IJV stenoses found post-mortem in 2 MS patients

A forum to discuss Chronic Cerebrospinal Venous Insufficiency and its relationship to Multiple Sclerosis.

IJV stenoses found post-mortem in 2 MS patients

Postby Cece » Sat Apr 30, 2011 4:31 pm

http://jnnp.bmj.com/content/82/4/355/reply

We performed complete post-mortem examination of two patients with MS, died for different causes. One patient, a 74 year-old-woman, was hospitalized for acute respiratory illness and died because of bacterial pneumonia; the other one, a 35 year-old-woman, died for otogenic bacterial meningitis complicated with internal jugular thrombosis as demonstrated on MR venography.

Postmortem examination demonstrated in both patients a marked stenosis of left internal jugular vein at the apex of the angle formed by the two heads of the sternocleidomastoid muscle where the IJV overlie the carotid artery with ectasia and congestion of the intracranial veins. Venous flow slowing, caused by the stenosis, had predisposed to IJV thrombosis, histologically demonstrated in the second case. Severe inflammatory disease may be a risk factor for deep venous thrombosis but also chronic cerebrospinal venous insufficiency.
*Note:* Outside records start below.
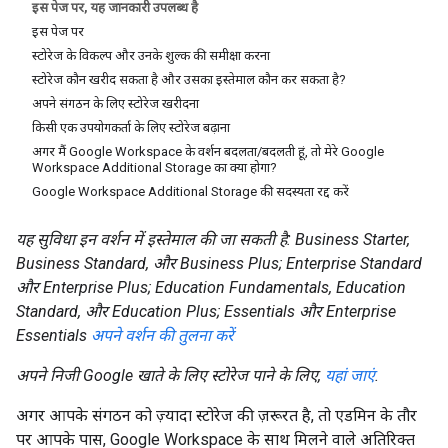
इस पेज पर, यह जानकारी उपलब्ध है
इस पेज पर
स्टोरेज के विकल्प और उनके शुल्क की समीक्षा करना
स्टोरेज कौन खरीद सकता है और उसका इस्तेमाल कौन कर सकता है?
अपने संगठन के लिए स्टोरेज खरीदना
किसी एक उपयोगकर्ता के लिए स्टोरेज बढ़ाना
अगर मैं Google Workspace के वर्शन बदलता/बदलती हूं, तो मेरे Google
Workspace Additional Storage का क्या होगा?
Google Workspace Additional Storage की सदस्यता रद्द करें
यह सुविधा इन वर्शन में इस्तेमाल की जा सकती है: Business Starter,
Business Standard, और Business Plus; Enterprise Standard
और Enterprise Plus; Education Fundamentals, Education
Standard, और Education Plus; Essentials और Enterprise
Essentials
अपने वर्शन की तुलना करें
अपने निजी Google खाते के लिए स्टोरेज पाने के लिए,
यहां जाएं
.
अगर आपके संगठन को ज़्यादा स्टोरेज की ज़रूरत है, तो एडमिन के तौर
पर आपके पास, Google Workspace के साथ मिलने वाले अतिरिक्त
We demonstrate, for the first time as far as we are aware, the presence of anatomical alteration in the veins of the neck with impaired venous drainage from the central nervous system in two patients with multiple sclerosis who died from other causes.

We do not know the exact implications in MS pathology and certainly there is no doubt that this area warrants a great deal more study. Clinical trials for evaluating new therapeutic agents and other clinical experimental protocols may be required.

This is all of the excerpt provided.